* [Given records]
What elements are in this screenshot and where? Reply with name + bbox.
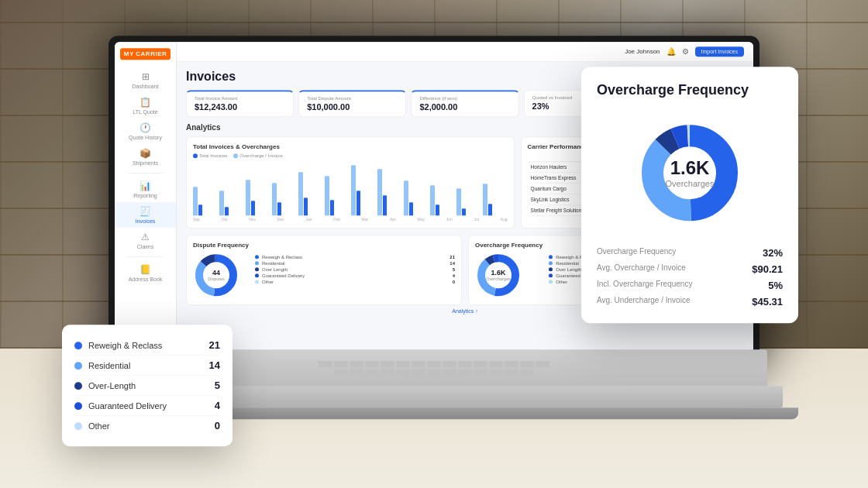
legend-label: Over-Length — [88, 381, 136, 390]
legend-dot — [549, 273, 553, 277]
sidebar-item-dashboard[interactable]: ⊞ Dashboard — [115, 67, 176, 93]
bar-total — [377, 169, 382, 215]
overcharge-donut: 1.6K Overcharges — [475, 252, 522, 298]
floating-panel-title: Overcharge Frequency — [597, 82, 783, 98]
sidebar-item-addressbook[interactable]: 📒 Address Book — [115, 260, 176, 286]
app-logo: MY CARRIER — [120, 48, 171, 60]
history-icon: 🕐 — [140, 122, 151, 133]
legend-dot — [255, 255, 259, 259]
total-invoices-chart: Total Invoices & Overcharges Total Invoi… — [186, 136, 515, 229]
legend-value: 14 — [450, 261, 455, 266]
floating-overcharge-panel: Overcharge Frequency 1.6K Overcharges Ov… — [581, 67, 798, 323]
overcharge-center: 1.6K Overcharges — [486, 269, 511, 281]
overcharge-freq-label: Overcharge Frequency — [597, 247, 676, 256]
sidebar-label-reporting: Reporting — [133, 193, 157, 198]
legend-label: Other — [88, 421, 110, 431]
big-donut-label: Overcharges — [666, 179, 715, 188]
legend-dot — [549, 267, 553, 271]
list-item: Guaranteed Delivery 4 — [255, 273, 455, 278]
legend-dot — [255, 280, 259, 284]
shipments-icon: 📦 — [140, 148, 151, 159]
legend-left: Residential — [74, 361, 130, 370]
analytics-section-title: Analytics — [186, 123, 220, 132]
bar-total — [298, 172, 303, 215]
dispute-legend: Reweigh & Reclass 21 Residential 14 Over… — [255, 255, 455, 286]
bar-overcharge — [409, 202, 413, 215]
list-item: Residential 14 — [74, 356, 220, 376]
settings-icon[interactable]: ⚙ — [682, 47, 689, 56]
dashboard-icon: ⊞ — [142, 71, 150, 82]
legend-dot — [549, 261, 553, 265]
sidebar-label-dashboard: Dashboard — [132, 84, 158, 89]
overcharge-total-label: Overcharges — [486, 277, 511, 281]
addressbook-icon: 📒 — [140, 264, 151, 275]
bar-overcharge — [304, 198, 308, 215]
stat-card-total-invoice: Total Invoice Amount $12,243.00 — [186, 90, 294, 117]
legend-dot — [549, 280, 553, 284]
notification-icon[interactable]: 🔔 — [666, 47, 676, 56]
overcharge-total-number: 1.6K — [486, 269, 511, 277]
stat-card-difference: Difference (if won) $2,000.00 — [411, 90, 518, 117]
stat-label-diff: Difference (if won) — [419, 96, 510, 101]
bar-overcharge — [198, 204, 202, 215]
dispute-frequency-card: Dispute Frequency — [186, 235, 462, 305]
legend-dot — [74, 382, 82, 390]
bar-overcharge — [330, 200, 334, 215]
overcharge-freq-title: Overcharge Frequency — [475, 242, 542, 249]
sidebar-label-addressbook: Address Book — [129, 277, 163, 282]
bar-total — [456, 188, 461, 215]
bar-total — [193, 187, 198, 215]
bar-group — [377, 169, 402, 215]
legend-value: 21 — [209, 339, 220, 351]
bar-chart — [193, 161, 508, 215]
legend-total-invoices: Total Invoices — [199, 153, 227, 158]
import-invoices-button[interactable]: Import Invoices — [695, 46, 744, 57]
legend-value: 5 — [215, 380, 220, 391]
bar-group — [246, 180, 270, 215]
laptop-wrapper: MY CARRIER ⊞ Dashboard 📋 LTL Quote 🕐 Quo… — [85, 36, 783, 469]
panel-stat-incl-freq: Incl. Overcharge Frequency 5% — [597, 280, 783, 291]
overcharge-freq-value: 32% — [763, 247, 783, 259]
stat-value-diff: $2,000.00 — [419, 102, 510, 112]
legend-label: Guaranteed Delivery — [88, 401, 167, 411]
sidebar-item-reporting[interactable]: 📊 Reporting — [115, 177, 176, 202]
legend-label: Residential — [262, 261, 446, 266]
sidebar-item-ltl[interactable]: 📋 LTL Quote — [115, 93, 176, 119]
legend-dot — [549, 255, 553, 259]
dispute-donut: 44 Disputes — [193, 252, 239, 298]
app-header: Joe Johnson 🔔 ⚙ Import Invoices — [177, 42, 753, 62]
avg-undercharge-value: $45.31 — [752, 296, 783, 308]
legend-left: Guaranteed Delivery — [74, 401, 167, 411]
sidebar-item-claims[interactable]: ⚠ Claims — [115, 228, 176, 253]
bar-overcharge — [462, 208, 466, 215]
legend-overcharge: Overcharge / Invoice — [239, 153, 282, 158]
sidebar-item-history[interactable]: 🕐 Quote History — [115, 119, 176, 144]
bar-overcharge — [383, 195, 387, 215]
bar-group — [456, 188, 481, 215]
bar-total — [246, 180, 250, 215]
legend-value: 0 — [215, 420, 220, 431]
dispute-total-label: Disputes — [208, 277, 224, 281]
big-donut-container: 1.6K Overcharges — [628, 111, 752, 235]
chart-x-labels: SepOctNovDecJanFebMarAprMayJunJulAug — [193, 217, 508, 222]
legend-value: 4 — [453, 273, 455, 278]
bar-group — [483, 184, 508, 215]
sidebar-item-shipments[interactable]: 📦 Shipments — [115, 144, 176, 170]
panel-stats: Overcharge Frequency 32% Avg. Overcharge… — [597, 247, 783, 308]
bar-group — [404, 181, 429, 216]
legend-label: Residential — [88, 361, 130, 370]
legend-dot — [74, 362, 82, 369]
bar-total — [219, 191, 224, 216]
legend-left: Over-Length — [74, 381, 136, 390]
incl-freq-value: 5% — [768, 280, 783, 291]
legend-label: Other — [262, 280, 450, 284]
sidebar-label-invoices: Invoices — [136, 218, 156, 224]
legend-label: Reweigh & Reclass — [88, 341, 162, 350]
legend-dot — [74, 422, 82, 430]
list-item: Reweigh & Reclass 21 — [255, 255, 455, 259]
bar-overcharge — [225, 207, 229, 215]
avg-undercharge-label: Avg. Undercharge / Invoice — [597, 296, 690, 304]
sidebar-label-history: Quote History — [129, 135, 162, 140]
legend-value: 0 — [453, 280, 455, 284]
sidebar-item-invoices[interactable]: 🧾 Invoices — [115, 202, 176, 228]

* [Problem to solve] Print the material above verbatim, no images.

* [Answer space]
What elements are in this screenshot and where? Reply with name + bbox.
legend-label: Over-Length — [88, 381, 136, 390]
legend-dot — [549, 273, 553, 277]
sidebar-item-dashboard[interactable]: ⊞ Dashboard — [115, 67, 176, 93]
bar-total — [377, 169, 382, 215]
overcharge-donut: 1.6K Overcharges — [475, 252, 522, 298]
floating-panel-title: Overcharge Frequency — [597, 82, 783, 98]
sidebar-item-addressbook[interactable]: 📒 Address Book — [115, 260, 176, 286]
app-logo: MY CARRIER — [120, 48, 171, 60]
history-icon: 🕐 — [140, 122, 151, 133]
legend-dot — [255, 255, 259, 259]
total-invoices-chart: Total Invoices & Overcharges Total Invoi… — [186, 136, 515, 229]
legend-value: 14 — [450, 261, 455, 266]
floating-overcharge-panel: Overcharge Frequency 1.6K Overcharges Ov… — [581, 67, 798, 323]
overcharge-center: 1.6K Overcharges — [486, 269, 511, 281]
overcharge-freq-label: Overcharge Frequency — [597, 247, 676, 256]
sidebar-label-reporting: Reporting — [133, 193, 157, 198]
legend-label: Other — [88, 421, 110, 431]
big-donut-label: Overcharges — [666, 179, 715, 188]
legend-dot — [549, 267, 553, 271]
list-item: Guaranteed Delivery 4 — [255, 273, 455, 278]
legend-dot — [255, 280, 259, 284]
shipments-icon: 📦 — [140, 148, 151, 159]
legend-left: Residential — [74, 361, 130, 370]
analytics-section-title: Analytics — [186, 123, 220, 132]
bar-total — [298, 172, 303, 215]
dispute-legend: Reweigh & Reclass 21 Residential 14 Over… — [255, 255, 455, 286]
bar-overcharge — [409, 202, 413, 215]
list-item: Residential 14 — [74, 356, 220, 376]
settings-icon[interactable]: ⚙ — [682, 47, 689, 56]
dashboard-icon: ⊞ — [142, 71, 150, 82]
legend-dot — [549, 261, 553, 265]
sidebar-label-dashboard: Dashboard — [132, 84, 158, 89]
overcharge-total-label: Overcharges — [486, 277, 511, 281]
addressbook-icon: 📒 — [140, 264, 151, 275]
bar-overcharge — [304, 198, 308, 215]
stat-card-total-invoice: Total Invoice Amount $12,243.00 — [186, 90, 294, 117]
legend-dot — [549, 280, 553, 284]
notification-icon[interactable]: 🔔 — [666, 47, 676, 56]
overcharge-total-number: 1.6K — [486, 269, 511, 277]
stat-card-difference: Difference (if won) $2,000.00 — [411, 90, 518, 117]
stat-label-diff: Difference (if won) — [419, 96, 510, 101]
bar-overcharge — [198, 204, 202, 215]
dispute-frequency-card: Dispute Frequency — [186, 235, 462, 305]
legend-dot — [74, 382, 82, 390]
bar-overcharge — [330, 200, 334, 215]
overcharge-freq-title: Overcharge Frequency — [475, 242, 542, 249]
sidebar-label-addressbook: Address Book — [129, 277, 163, 282]
bar-total — [456, 188, 461, 215]
bar-total — [193, 187, 198, 215]
bar-group — [377, 169, 402, 215]
legend-value: 21 — [209, 339, 220, 351]
bar-chart — [193, 161, 508, 215]
legend-total-invoices: Total Invoices — [199, 153, 227, 158]
import-invoices-button[interactable]: Import Invoices — [695, 46, 744, 57]
legend-value: 5 — [215, 380, 220, 391]
bar-group — [246, 180, 270, 215]
laptop-wrapper: MY CARRIER ⊞ Dashboard 📋 LTL Quote 🕐 Quo… — [85, 36, 783, 469]
panel-stat-incl-freq: Incl. Overcharge Frequency 5% — [597, 280, 783, 291]
overcharge-freq-value: 32% — [763, 247, 783, 259]
stat-value-diff: $2,000.00 — [419, 102, 510, 112]
legend-label: Guaranteed Delivery — [88, 401, 167, 411]
sidebar-item-reporting[interactable]: 📊 Reporting — [115, 177, 176, 202]
legend-label: Residential — [262, 261, 446, 266]
sidebar-item-ltl[interactable]: 📋 LTL Quote — [115, 93, 176, 119]
legend-dot — [549, 255, 553, 259]
dispute-donut: 44 Disputes — [193, 252, 239, 298]
app-header: Joe Johnson 🔔 ⚙ Import Invoices — [177, 42, 753, 62]
avg-undercharge-value: $45.31 — [752, 296, 783, 308]
legend-left: Guaranteed Delivery — [74, 401, 167, 411]
sidebar-item-claims[interactable]: ⚠ Claims — [115, 228, 176, 253]
bar-overcharge — [462, 208, 466, 215]
legend-overcharge: Overcharge / Invoice — [239, 153, 282, 158]
sidebar-item-history[interactable]: 🕐 Quote History — [115, 119, 176, 144]
bar-overcharge — [383, 195, 387, 215]
bar-group — [456, 188, 481, 215]
bar-total — [246, 180, 250, 215]
legend-value: 0 — [215, 420, 220, 431]
dispute-total-label: Disputes — [208, 277, 224, 281]
big-donut-container: 1.6K Overcharges — [628, 111, 752, 235]
chart-x-labels: SepOctNovDecJanFebMarAprMayJunJulAug — [193, 217, 508, 222]
legend-value: 4 — [453, 273, 455, 278]
bar-group — [483, 184, 508, 215]
sidebar-item-shipments[interactable]: 📦 Shipments — [115, 144, 176, 170]
panel-stats: Overcharge Frequency 32% Avg. Overcharge… — [597, 247, 783, 308]
bar-group — [404, 181, 429, 216]
legend-label: Residential — [88, 361, 130, 370]
legend-dot — [74, 362, 82, 369]
bar-total — [219, 191, 224, 216]
legend-left: Over-Length — [74, 381, 136, 390]
incl-freq-value: 5% — [768, 280, 783, 291]
legend-label: Other — [262, 280, 450, 284]
sidebar-label-invoices: Invoices — [136, 218, 156, 224]
legend-label: Reweigh & Reclass — [88, 341, 162, 350]
legend-dot — [74, 422, 82, 430]
list-item: Reweigh & Reclass 21 — [255, 255, 455, 259]
bar-overcharge — [225, 207, 229, 215]
avg-undercharge-label: Avg. Undercharge / Invoice — [597, 296, 690, 304]
sidebar-label-history: Quote History — [129, 135, 162, 140]
legend-value: 0 — [453, 280, 455, 284]
sidebar-item-invoices[interactable]: 🧾 Invoices — [115, 202, 176, 228]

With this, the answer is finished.